Por que é que há miúdos que andam sempre com a chupeta na boca?

Podem perfeitamente perguntar-me se a minha vida não me chega, mas, quando algo me apoquenta, eu sou uma chatinha e gosto de esmiuçar tudo. Por isso, aqui vai: porque enfiam sempre a chupeta na boca dos miúdos? Às vezes até parece que  faz parte da cara da criança!

Agora, desculpem-me, mais vai um pouco de pedagogia, não consigo evitar!

A chupeta, como dizem, e bem, os ingleses, é um pacifier! A chupeta é para acalmar, para relaxar, para satisfazer a necessidade de sucção do bebé, apenas e só isso! Se não está a chorar, se está calmo, feliz, porque lhe metem a chupeta na boca? Expliquem-me, por favor, porque eu não entendo! É senso comum que chupeta deve ser oferecida apenas com conta peso e medida e há razões bem válidas para que assim seja. Como em tudo deve existir bom senso e é até prejudicial quando uma criança anda todo o dia com a dita na boca.
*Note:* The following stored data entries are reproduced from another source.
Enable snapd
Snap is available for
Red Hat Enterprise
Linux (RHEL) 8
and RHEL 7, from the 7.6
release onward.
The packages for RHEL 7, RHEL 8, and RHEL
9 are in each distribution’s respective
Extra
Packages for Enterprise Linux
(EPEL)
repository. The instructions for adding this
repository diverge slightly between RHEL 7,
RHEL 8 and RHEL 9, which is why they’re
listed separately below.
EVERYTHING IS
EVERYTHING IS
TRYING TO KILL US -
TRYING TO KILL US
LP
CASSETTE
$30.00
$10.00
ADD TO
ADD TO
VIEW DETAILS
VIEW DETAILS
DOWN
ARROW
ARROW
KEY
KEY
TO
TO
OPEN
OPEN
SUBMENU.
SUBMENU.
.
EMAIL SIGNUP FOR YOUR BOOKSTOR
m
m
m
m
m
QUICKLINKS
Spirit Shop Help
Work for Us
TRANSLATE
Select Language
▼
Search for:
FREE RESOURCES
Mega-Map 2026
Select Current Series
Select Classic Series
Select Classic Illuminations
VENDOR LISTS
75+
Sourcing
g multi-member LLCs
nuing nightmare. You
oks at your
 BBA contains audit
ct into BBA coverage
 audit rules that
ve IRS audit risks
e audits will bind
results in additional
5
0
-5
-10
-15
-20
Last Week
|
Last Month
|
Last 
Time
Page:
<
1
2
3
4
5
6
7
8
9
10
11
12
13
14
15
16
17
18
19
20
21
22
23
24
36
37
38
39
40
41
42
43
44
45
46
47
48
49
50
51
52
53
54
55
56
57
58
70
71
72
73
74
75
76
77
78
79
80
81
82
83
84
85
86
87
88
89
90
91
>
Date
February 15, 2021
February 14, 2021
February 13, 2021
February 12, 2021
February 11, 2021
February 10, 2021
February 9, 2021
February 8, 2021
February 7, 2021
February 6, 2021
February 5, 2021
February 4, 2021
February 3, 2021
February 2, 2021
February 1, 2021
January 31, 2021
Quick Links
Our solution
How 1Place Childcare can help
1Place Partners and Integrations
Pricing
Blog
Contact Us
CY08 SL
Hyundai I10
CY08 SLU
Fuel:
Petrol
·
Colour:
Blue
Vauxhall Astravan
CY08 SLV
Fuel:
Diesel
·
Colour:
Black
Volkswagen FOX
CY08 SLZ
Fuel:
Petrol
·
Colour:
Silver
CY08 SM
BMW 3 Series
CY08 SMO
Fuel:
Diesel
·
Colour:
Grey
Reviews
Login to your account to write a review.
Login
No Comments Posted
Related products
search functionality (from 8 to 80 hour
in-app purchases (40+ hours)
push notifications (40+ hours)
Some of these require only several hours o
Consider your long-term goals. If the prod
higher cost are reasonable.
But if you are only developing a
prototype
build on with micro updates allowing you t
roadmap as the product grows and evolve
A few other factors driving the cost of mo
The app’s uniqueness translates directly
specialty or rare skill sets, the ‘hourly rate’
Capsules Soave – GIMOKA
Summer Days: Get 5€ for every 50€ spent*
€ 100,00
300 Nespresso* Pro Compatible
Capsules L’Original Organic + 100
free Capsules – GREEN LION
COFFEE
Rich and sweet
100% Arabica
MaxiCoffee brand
Eu sou a favor que se ofereça a chupeta, fiz com a minha filha. Experimentei TODAS as marcas possíveis e imaginárias, até encontrar uma que ela gostasse. Conseguimos e isso foi bom! Se mesmo assim ela não quisesse, claro que respeitávamos! 🙂

Para uma correta utilização, a criança não deve andar sempre com a chupeta na boca. Primeiro, porque nunca lhe é permitido emitir um som que seja, o que atrasa a aquisição da fala, e, depois, também prejudica a correta aquisição da mesma, com a dificuldade acrescida em pronunciar alguns sons.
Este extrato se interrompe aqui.